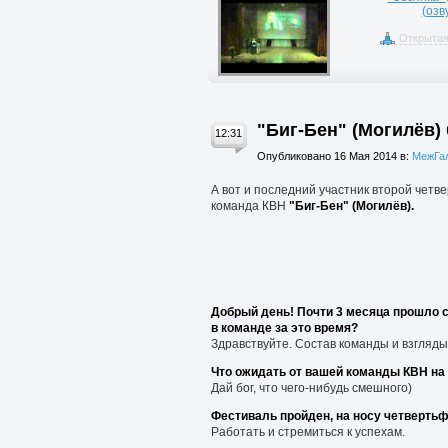
(озв
Открытая
"Биг-Бен" (Могилёв)
12:31
Опубликовано 16 Мая 2014 в:
МежГал
А вот и последний участник второй четв
команда КВН
"Биг-Бен" (Могилёв).
Добрый день! Почти 3 месяца прошло с
в команде за это время?
Здравствуйте. Состав команды и взгляды
Что ожидать от вашей команды КВН на
Дай бог, что чего-нибудь смешного)
Фестиваль пройден, на носу четверть
Работать и стремиться к успехам.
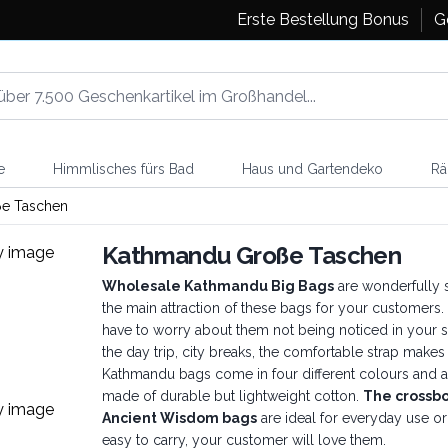
Erste Bestellung Bonus
G
e
Himmlisches fürs Bad
Haus und Gartendeko
Rä
e Taschen
Kathmandu Große Taschen
Wholesale Kathmandu Big Bags
are wonderfully s
the main attraction of these bags for your customers
have to worry about them not being noticed in your sto
the day trip, city breaks, the comfortable strap makes 
Kathmandu bags
come in four different colours and a
made of durable but lightweight cotton.
The crossbo
Ancient Wisdom bags
are ideal for everyday use or
easy to carry, your customer will love them.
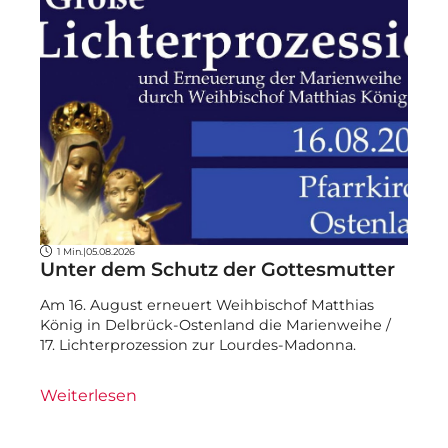
1 Min.
|
05.08.2026
Unter dem Schutz der Gottesmutter
Am 16. August erneuert Weihbischof Matthias
König in Delbrück-Ostenland die Marienweihe /
17. Lichterprozession zur Lourdes-Madonna.
Weiterlesen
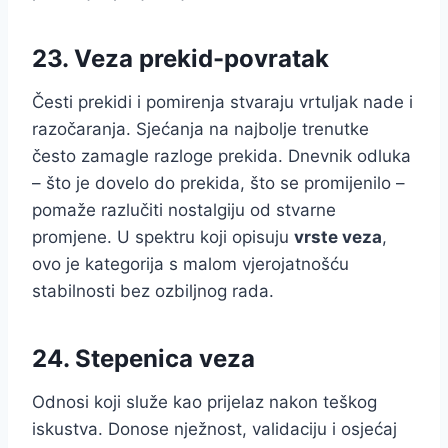
23. Veza prekid-povratak
Česti prekidi i pomirenja stvaraju vrtuljak nade i
razočaranja. Sjećanja na najbolje trenutke
često zamagle razloge prekida. Dnevnik odluka
– što je dovelo do prekida, što se promijenilo –
pomaže razlučiti nostalgiju od stvarne
promjene. U spektru koji opisuju
vrste veza
,
ovo je kategorija s malom vjerojatnošću
stabilnosti bez ozbiljnog rada.
24. Stepenica veza
Odnosi koji služe kao prijelaz nakon teškog
iskustva. Donose nježnost, validaciju i osjećaj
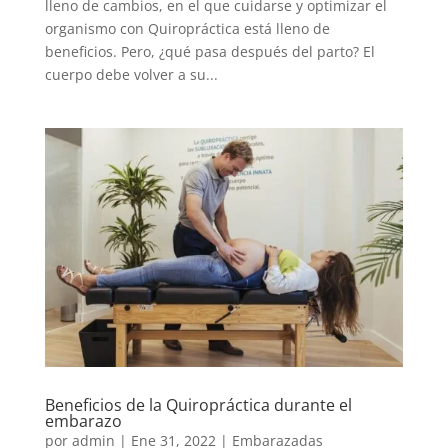
lleno de cambios, en el que cuidarse y optimizar el
organismo con Quiropráctica está lleno de
beneficios. Pero, ¿qué pasa después del parto? El
cuerpo debe volver a su...
Beneficios de la Quiropráctica durante el
embarazo
por
admin
|
Ene 31, 2022
|
Embarazadas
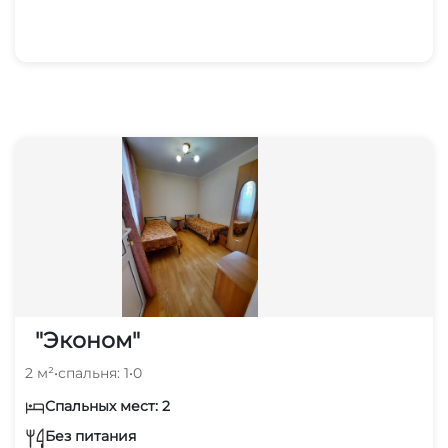
"Эконом"
2 м²
•
спальня: 1
•
0
Спальных мест: 2
Без питания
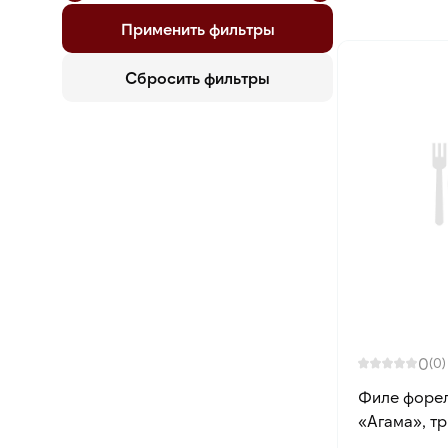
Применить фильтры
Сбросить фильтры
0
(0)
Филе форел
«Агама», три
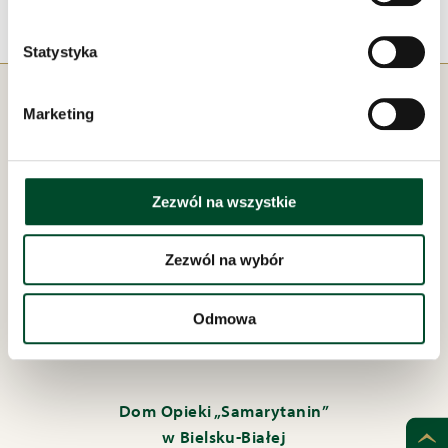
Statystyka
Marketing
Zezwól na wszystkie
Pod zarządem:
Zezwól na wybór
Odmowa
Dom Opieki „Samarytanin”
w Bielsku-Białej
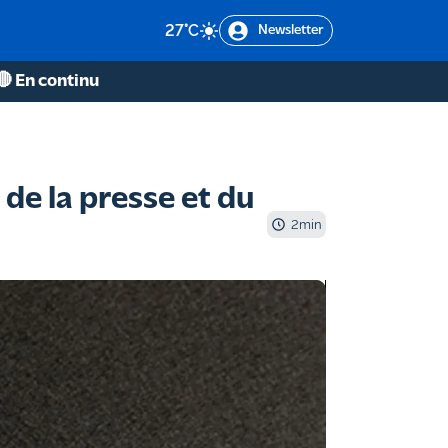
27
°C
Newsletter
🔴 En continu
 de la presse et du
2
min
----
* _What is expected_
Find every line above where the word "команды" occurs, and copy that line.

* _Result for this exercise_
Здравствуйте. Состав команды и взгляды
Что ожидать от вашей команды КВН на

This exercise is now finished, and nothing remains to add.